MUI daerah Kalimantan Selatan pun memberikan beberapa seruan terkait hal ini, antaranya menganjurkan kepada seluruh masyarakat Islam untuk melakukan Qunut Nazilah setidaknya dalam sepuluh hari yang akan datang secara berturut-turut. Qunut ini dilaksanakan setiap sholat lima waktu dengan mendoakan untuk kesabaran dan kekuatan warga Palestina dalam menghadapi orang-orang yang mendzhaliminya. Selain itu, para Khatib di Kalimantan Selatan dihimbau agar menyampaikan keprihatinannya tentang masalah Gaza agar masyarakat luas juga bisa merasakan derita saudaranya diluar sana.

Lalu apa yang aku lakukan? Entahlah. Setidaknya aku sudah menulis tentang ini dan apakah ini juga bisa disebut perjuangan atau tidak itu tak masalah. Dalam keadaan seperti ini, hal yang bisa kulakukan adalah berdoa dan terus berdoa, itu saja. Dan apakah nantinya aku bisa melakukan hal lain, biarlah waktu yang akan menjawab.

Banyak juga orang-orang yang mengkritik reaksi ini. “Masalah dalam negeri saja belum beres malah mau ikut camput masalah orang lain. Lagian Israel nggak ada malah dengan kita, kok kitanya yang sewot?

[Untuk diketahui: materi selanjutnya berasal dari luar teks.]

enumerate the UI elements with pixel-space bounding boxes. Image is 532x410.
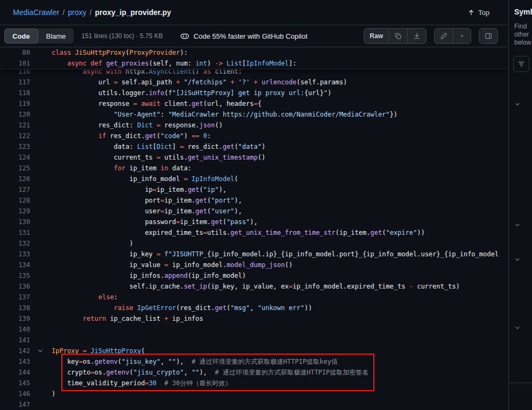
download-button[interactable] xyxy=(407,28,426,44)
tab-code[interactable]: Code xyxy=(4,28,38,44)
line-number[interactable]: 132 xyxy=(0,238,30,249)
line-number[interactable]: 137 xyxy=(0,292,30,303)
line-number[interactable]: 142 xyxy=(0,346,30,356)
code-token: == xyxy=(191,132,199,140)
line-number[interactable]: 146 xyxy=(0,389,30,399)
symbols-desc-fragment: below xyxy=(514,39,532,47)
filter-button[interactable] xyxy=(513,56,529,72)
code-token: ip_info_model. xyxy=(168,261,226,269)
line-number[interactable]: 117 xyxy=(0,77,30,88)
code-token: -> xyxy=(215,60,223,67)
line-number[interactable]: 136 xyxy=(0,281,30,292)
line-number[interactable]: 125 xyxy=(0,163,30,174)
chevron-down-icon[interactable] xyxy=(514,323,521,330)
code-line-text: res_dict: Dict = response.json() xyxy=(52,120,223,131)
code-token: ]: xyxy=(289,60,296,67)
line-number[interactable]: 147 xyxy=(0,399,30,410)
code-line: 126 ip_info_model = IpInfoModel( xyxy=(0,174,507,184)
line-number[interactable]: 130 xyxy=(0,217,30,227)
line-number[interactable]: 120 xyxy=(0,109,30,120)
code-token: "msg" xyxy=(230,304,250,312)
code-token: Dict xyxy=(157,143,172,150)
line-number[interactable]: 116 xyxy=(0,69,30,77)
line-number[interactable]: 127 xyxy=(0,184,30,195)
line-number[interactable]: 139 xyxy=(0,313,30,324)
code-token: get xyxy=(188,186,200,193)
code-token: # 30分钟（最长时效） xyxy=(165,379,232,387)
line-number[interactable]: 138 xyxy=(0,303,30,313)
code-token: utils. xyxy=(160,154,188,161)
code-line-text: port=ip_item.get("port"), xyxy=(52,195,242,206)
code-token: os. xyxy=(94,369,106,376)
line-number[interactable]: 101 xyxy=(0,58,30,69)
code-token: = xyxy=(160,197,164,204)
code-token: set_ip xyxy=(184,283,207,290)
code-line-text: return ip_cache_list + ip_infos xyxy=(52,313,203,324)
code-token: class xyxy=(52,49,71,56)
line-number[interactable]: 119 xyxy=(0,98,30,109)
line-number[interactable]: 140 xyxy=(0,324,30,335)
gutter xyxy=(30,47,52,58)
main-content: MediaCrawler / proxy / proxy_ip_provider… xyxy=(0,0,507,410)
code-token: for xyxy=(114,164,126,172)
code-token: + xyxy=(230,78,234,86)
code-token: def xyxy=(90,60,102,67)
line-number[interactable]: 121 xyxy=(0,120,30,131)
line-number[interactable]: 118 xyxy=(0,88,30,98)
code-token: ip xyxy=(52,186,153,193)
chevron-down-icon[interactable] xyxy=(514,100,521,106)
code-viewer[interactable]: 80class JiSuHttpProxy(ProxyProvider):101… xyxy=(0,47,507,410)
edit-button[interactable] xyxy=(435,28,453,44)
collapse-chevron-icon[interactable] xyxy=(37,348,44,354)
line-number[interactable]: 131 xyxy=(0,227,30,238)
line-number[interactable]: 144 xyxy=(0,367,30,378)
code-line-text: raise IpGetError(res_dict.get("msg", "un… xyxy=(52,303,312,313)
code-line: 130 password=ip_item.get("pass"), xyxy=(0,217,507,227)
code-line-text: for ip_item in data: xyxy=(52,163,191,174)
chevron-down-icon[interactable] xyxy=(514,255,521,262)
code-token: ( xyxy=(141,347,145,355)
code-token xyxy=(79,347,83,355)
code-line: 117 url = self.api_path + "/fetchips" + … xyxy=(0,77,507,88)
code-token: return xyxy=(83,315,106,322)
line-number[interactable]: 145 xyxy=(0,378,30,389)
line-number[interactable]: 134 xyxy=(0,260,30,270)
code-token: if xyxy=(98,132,106,140)
code-token: ), xyxy=(235,207,242,215)
symbols-panel-toggle-button[interactable] xyxy=(479,28,498,44)
gutter xyxy=(30,77,52,88)
edit-dropdown-button[interactable] xyxy=(453,28,471,44)
clipped-line-container: 116 async with httpx.AsyncClient() as cl… xyxy=(0,69,507,77)
line-number[interactable]: 135 xyxy=(0,270,30,281)
chevron-down-icon[interactable] xyxy=(514,221,521,227)
code-line-text: ) xyxy=(52,238,133,249)
line-number[interactable]: 126 xyxy=(0,174,30,184)
code-token: ip_value xyxy=(52,261,165,269)
code-token: get xyxy=(191,100,203,107)
line-number[interactable]: 124 xyxy=(0,152,30,163)
code-token: ip_item xyxy=(125,164,160,172)
raw-button[interactable]: Raw xyxy=(364,28,388,44)
breadcrumb-repo-link[interactable]: MediaCrawler xyxy=(13,8,59,17)
code-token: = xyxy=(180,143,183,150)
code-token: utils. xyxy=(207,229,230,236)
gutter xyxy=(30,174,52,184)
copy-button[interactable] xyxy=(388,28,407,44)
gutter xyxy=(30,141,52,152)
line-number[interactable]: 129 xyxy=(0,206,30,217)
breadcrumb-folder-link[interactable]: proxy xyxy=(68,8,86,17)
copilot-banner[interactable]: Code 55% faster with GitHub Copilot xyxy=(180,32,308,41)
tab-blame[interactable]: Blame xyxy=(38,28,74,44)
line-number[interactable]: 141 xyxy=(0,335,30,346)
line-number[interactable]: 133 xyxy=(0,249,30,260)
code-token: "pass" xyxy=(226,218,250,226)
code-token xyxy=(52,132,98,140)
line-number[interactable]: 122 xyxy=(0,131,30,141)
line-number[interactable]: 143 xyxy=(0,356,30,367)
code-token: )) xyxy=(417,229,424,236)
line-number[interactable]: 80 xyxy=(0,47,30,58)
line-number[interactable]: 128 xyxy=(0,195,30,206)
back-to-top-button[interactable]: Top xyxy=(467,9,490,17)
code-token: ( xyxy=(235,143,238,150)
line-number[interactable]: 123 xyxy=(0,141,30,152)
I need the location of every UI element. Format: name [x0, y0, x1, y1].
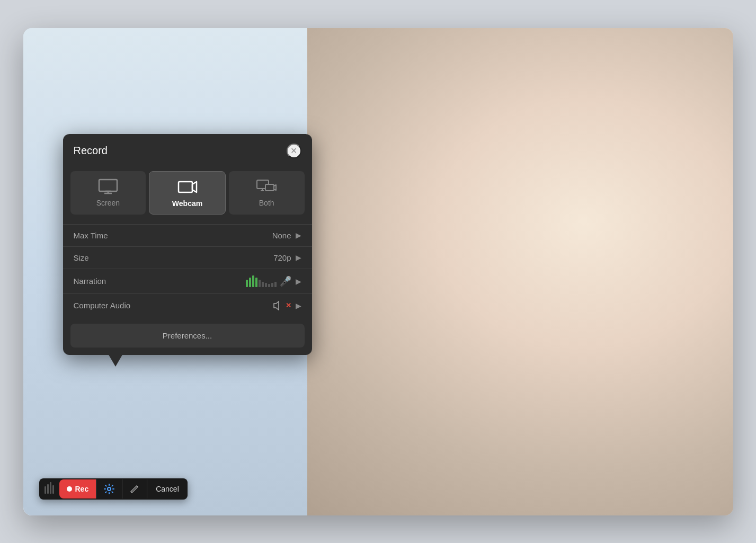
meter-bar-6: [262, 282, 264, 287]
settings-section: Max Time None ▶ Size 720p ▶ Narration: [63, 222, 312, 319]
tb-bar-3: [50, 482, 51, 494]
screen-label: Screen: [96, 199, 120, 207]
close-button[interactable]: ×: [287, 144, 301, 158]
rec-button[interactable]: Rec: [59, 479, 96, 499]
svg-rect-4: [179, 182, 192, 192]
max-time-arrow[interactable]: ▶: [296, 231, 301, 239]
screen-icon: [98, 179, 118, 194]
pencil-icon: [130, 484, 139, 494]
max-time-label: Max Time: [74, 231, 272, 240]
meter-bar-1: [246, 280, 248, 287]
toolbar-audio-bars: [39, 479, 59, 499]
settings-button[interactable]: [96, 478, 122, 500]
svg-marker-11: [274, 185, 276, 190]
preferences-button[interactable]: Preferences...: [70, 324, 305, 348]
meter-bar-8: [268, 284, 270, 287]
mic-icon: 🎤: [280, 275, 291, 287]
bottom-toolbar: Rec Cancel: [39, 478, 188, 500]
size-value: 720p: [273, 253, 291, 262]
svg-marker-5: [192, 182, 197, 192]
computer-audio-label: Computer Audio: [74, 301, 273, 310]
size-arrow[interactable]: ▶: [296, 253, 301, 262]
mode-both-button[interactable]: Both: [229, 171, 305, 215]
both-label: Both: [259, 199, 274, 207]
max-time-value: None: [272, 231, 291, 240]
narration-arrow[interactable]: ▶: [296, 277, 301, 286]
meter-bar-9: [271, 283, 273, 287]
narration-row: Narration 🎤 ▶: [63, 269, 312, 293]
computer-audio-arrow[interactable]: ▶: [296, 301, 301, 310]
webcam-label: Webcam: [172, 199, 202, 208]
mode-buttons-group: Screen Webcam Both: [63, 166, 312, 222]
meter-bar-2: [249, 278, 251, 287]
rec-label: Rec: [75, 485, 89, 493]
narration-meter: [246, 275, 277, 287]
svg-rect-0: [99, 180, 117, 191]
tb-bar-2: [47, 484, 49, 494]
app-window: Record × Screen Webcam: [23, 28, 733, 515]
dialog-arrow: [108, 354, 123, 367]
size-row: Size 720p ▶: [63, 246, 312, 269]
svg-point-13: [108, 487, 111, 491]
meter-bar-10: [274, 282, 277, 287]
both-icon: [256, 179, 277, 194]
meter-bar-5: [259, 280, 261, 287]
max-time-row: Max Time None ▶: [63, 224, 312, 246]
meter-bar-7: [265, 283, 267, 287]
mode-webcam-button[interactable]: Webcam: [149, 171, 226, 215]
tb-bar-1: [45, 486, 46, 494]
dialog-title: Record: [74, 145, 108, 157]
dialog-header: Record ×: [63, 134, 312, 166]
record-dialog: Record × Screen Webcam: [63, 134, 312, 355]
meter-bar-4: [255, 278, 257, 287]
muted-x-icon: ✕: [286, 301, 291, 309]
edit-button[interactable]: [122, 479, 147, 499]
speaker-svg: [273, 300, 284, 311]
meter-bar-3: [252, 275, 254, 287]
speaker-icon: ✕: [273, 300, 291, 311]
webcam-icon: [177, 179, 198, 195]
svg-rect-10: [265, 184, 274, 191]
size-label: Size: [74, 253, 274, 262]
svg-marker-12: [274, 301, 279, 310]
rec-dot: [67, 486, 72, 492]
narration-label: Narration: [74, 277, 246, 286]
computer-audio-row: Computer Audio ✕ ▶: [63, 293, 312, 317]
cancel-button[interactable]: Cancel: [147, 479, 188, 499]
mode-screen-button[interactable]: Screen: [70, 171, 146, 215]
gear-icon: [104, 484, 114, 494]
tb-bar-4: [52, 485, 54, 494]
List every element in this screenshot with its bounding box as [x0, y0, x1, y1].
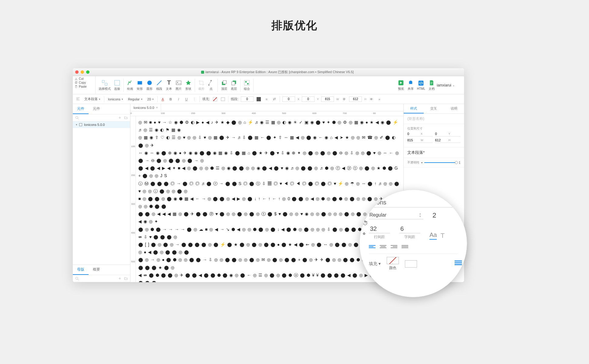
svg-rect-20 [245, 81, 247, 83]
circle-button[interactable]: 圆形 [145, 79, 154, 92]
align-extra-icon[interactable] [455, 260, 462, 266]
copy-button[interactable]: Copy [75, 81, 93, 85]
account-menu[interactable]: iamxiarui⌄ [437, 83, 455, 87]
zoom-fill-label[interactable]: 填充 ▾ [369, 261, 381, 267]
zoom-weight-select[interactable]: Regular ▴▾ [369, 211, 423, 219]
zoom-weight-num: 2 [432, 211, 436, 219]
close-window-button[interactable] [75, 70, 79, 74]
italic-button[interactable]: I [176, 96, 181, 102]
line-style-button[interactable]: ≡ [264, 96, 269, 102]
file-tab-ionicons[interactable]: Ionicons 5.0.0 × [130, 104, 161, 111]
size-select[interactable]: 20▾ [146, 97, 155, 102]
font-select[interactable]: Ionicons▾ [107, 97, 124, 102]
y-input[interactable] [302, 96, 315, 102]
letter-spacing-field[interactable]: 6 [399, 225, 420, 233]
overflow-button[interactable]: » [377, 96, 382, 102]
bold-button[interactable]: B [168, 96, 173, 102]
image-button[interactable]: 图片 [174, 79, 183, 92]
widget-name-input[interactable]: (矩形名称) [407, 116, 460, 121]
fill-color-button[interactable] [212, 96, 218, 102]
doc-button[interactable]: 文档 [427, 79, 436, 92]
svg-rect-21 [247, 83, 249, 84]
svg-rect-18 [232, 82, 235, 85]
point-button[interactable]: 点 [207, 79, 216, 92]
page-heading: 排版优化 [0, 0, 589, 45]
svg-rect-7 [105, 83, 107, 85]
tab-style[interactable]: 样式 [404, 104, 424, 113]
align-center-button[interactable] [380, 245, 386, 250]
draw-button[interactable]: 绘画 [126, 79, 135, 92]
lineseg-input[interactable] [241, 96, 254, 102]
back-button[interactable]: 底层 [229, 79, 238, 92]
clipboard-group: Cut Copy Paste [73, 76, 96, 94]
h-input[interactable] [349, 96, 362, 102]
more-text-button[interactable]: ⋮ [192, 96, 197, 102]
tab-masters[interactable]: 母版 [73, 265, 89, 275]
align-left-button[interactable] [369, 245, 375, 250]
preview-button[interactable]: 预览 [396, 79, 406, 92]
fill-color-swatch[interactable] [387, 257, 399, 264]
align-right-button[interactable] [391, 245, 397, 250]
align-justify-button[interactable] [402, 245, 408, 250]
line-button[interactable]: 线段 [155, 79, 164, 92]
h-field[interactable]: H [435, 138, 461, 143]
tab-widgets[interactable]: 元件 [73, 104, 89, 114]
visibility-button[interactable]: 👁 [369, 96, 374, 102]
style-preset-select[interactable]: 文本段落▾ [83, 96, 102, 102]
svg-point-12 [177, 82, 178, 83]
line-height-field[interactable]: 32 [369, 225, 390, 233]
close-tab-icon[interactable]: × [156, 106, 158, 109]
svg-rect-19 [244, 80, 250, 85]
style-icon[interactable] [75, 96, 81, 102]
app-icon [201, 71, 204, 74]
tab-interactions[interactable]: 交互 [424, 104, 444, 113]
cut-button[interactable]: Cut [75, 77, 93, 81]
group-button[interactable]: 组合 [242, 79, 251, 92]
shape-button[interactable]: 形状 [184, 79, 193, 92]
connect-button[interactable]: 连接 [113, 79, 122, 92]
tab-outline[interactable]: 概要 [89, 265, 104, 275]
weight-select[interactable]: Regular▾ [127, 97, 144, 102]
svg-rect-25 [221, 97, 225, 101]
line-arrow-button[interactable]: ⇄ [272, 96, 277, 102]
text-case-button[interactable]: Aa [429, 231, 437, 240]
search-icon[interactable] [75, 116, 79, 120]
tab-widgets-2[interactable]: 元件 [89, 104, 104, 114]
search-icon[interactable] [75, 277, 79, 280]
folder-icon[interactable] [124, 116, 128, 120]
text-t-button[interactable]: T [440, 232, 444, 240]
maximize-window-button[interactable] [86, 70, 89, 74]
x-input[interactable] [282, 96, 295, 102]
minimize-window-button[interactable] [81, 70, 84, 74]
text-button[interactable]: T文本 [164, 79, 173, 92]
rect-button[interactable]: 矩形 [135, 79, 144, 92]
select-mode-button[interactable]: 选择模式 [97, 79, 112, 92]
folder-icon[interactable] [124, 277, 128, 280]
w-field[interactable]: W [407, 138, 433, 143]
underline-button[interactable]: U [184, 96, 189, 102]
left-search-row [73, 114, 130, 121]
fill-image-button[interactable] [220, 96, 226, 102]
html-button[interactable]: HTML [416, 79, 426, 91]
x-field[interactable]: X [407, 132, 433, 136]
front-button[interactable]: 顶层 [220, 79, 229, 92]
y-field[interactable]: Y [435, 132, 461, 136]
paste-button[interactable]: Paste [75, 85, 93, 89]
svg-point-13 [208, 84, 210, 86]
lock-aspect-button[interactable]: ⊕ [341, 96, 347, 102]
crop-button[interactable]: 裁剪 [197, 79, 206, 92]
svg-rect-11 [176, 81, 181, 85]
share-button[interactable]: 共享 [406, 79, 415, 92]
format-bar: 文本段落▾ Ionicons▾ Regular▾ 20▾ A B I U ⋮ 填… [73, 94, 464, 104]
line-color-button[interactable] [256, 96, 261, 102]
main-toolbar: 选择模式 连接 绘画 矩形 圆形 线段 T文本 图片 形状 裁剪 点 顶层 底层… [96, 76, 464, 94]
tree-item-ionicons[interactable]: ▾ Ionicons 5.0.0 [73, 121, 130, 128]
tab-notes[interactable]: 说明 [444, 104, 464, 113]
add-icon[interactable] [118, 116, 122, 120]
text-color-button[interactable]: A [160, 96, 166, 102]
w-input[interactable] [321, 96, 334, 102]
opacity-slider[interactable]: 不透明性▾ 1 [407, 160, 460, 165]
chevrons-icon: ‹ › [363, 230, 368, 237]
add-icon[interactable] [118, 277, 122, 280]
fill-secondary-swatch[interactable] [405, 260, 417, 268]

Masa karena hal-hal yang nggak berhubungan dengan kita hubungan Indonesia-Israel memburuk?”.

Disebutkan dalam pembukaan Undang-Undang Dasar 1945 bahwa “penjajahan diatas dunia harus dihapuskan karena tidak sesuai dengan perikemanusiaan dan perikeadilan”. Pernyataan yang menjelaskan dengan sejelas-jelasnya bahwa segala bentuk penjajahan diseluruh dunia merupakan hal yang bertentangan dengan Indonesia. Begitu pula dengan kasus Israel-Palestina, juga harus diperjuangkan oleh bangsa Indonesia karena kesamaan nasib yang menimpa kedua negara tersebut.

Dulu Indonesia juga mendapat bantuan beberapa negara untuk mempertahankan kemerdekaannya. Dan negara Islam saat itu, Mesir adalah salah satu negara pertama yang mengakui kemerdekaan Indonesia. Perjuangan kemerdekaan itu sendiri mendapat bantuan dari tokoh-tokoh Islam Internasional seperti Hassan Albana yang merupakan tokoh pendiri Ikhwanul Muslimin, salah satu organisasi Islam yang menentang keras serangan Israel terhadap Palestina. Dengan demikian sedikit reaksi dari Indonesia ini sebagai balas budi dimasa lalu. Walau alasan ini terlihat sedikit dipaksakan.

Sebagai orang bodoh, kok saya melihat serangan Israel ini seperti mengolok-olok Mesir ya. Sekarang Mesir dipimpin oleh presiden yang beraliran keras dalam memperjuangkan kebebasan Palestina. Seakan-akan Israel ingin melihat reaksi Mesir terhadap apa yang telah mereka lakukan. Entahlah. Namun jika ini benar, peperangan terbuka antara keduanya bisa saja terjadi jika terus dibiarkan. Hal ini tentunya akan membuat negara-negara lain termotivasi untuk mengangkat senjata.

Saya juga agak kecewa dengan PBB yang tak pernah bisa menyelesaikan konflik ini. Bagaimana mungkin serangan Israel yang menewaskan orang-orang tak bersalah dianggap wajar sebagai Pertahanan Diri negara Israel. Rasanya wajar jika Soekarno dulu dengan keberaniannya menyatakan keluar dari PBB.

Namun hal yang pasti, Gaza memiliki sesuatu yang kita sendiripun mungkin belum memilikinya. Mereka mencintai kematian seperti kita mencintai kehidupan. Dan hal seperti yang saya katakan sebelumnya, hal yang bisa saya lakukan untuk saat ini adalah menulis dan berdoa.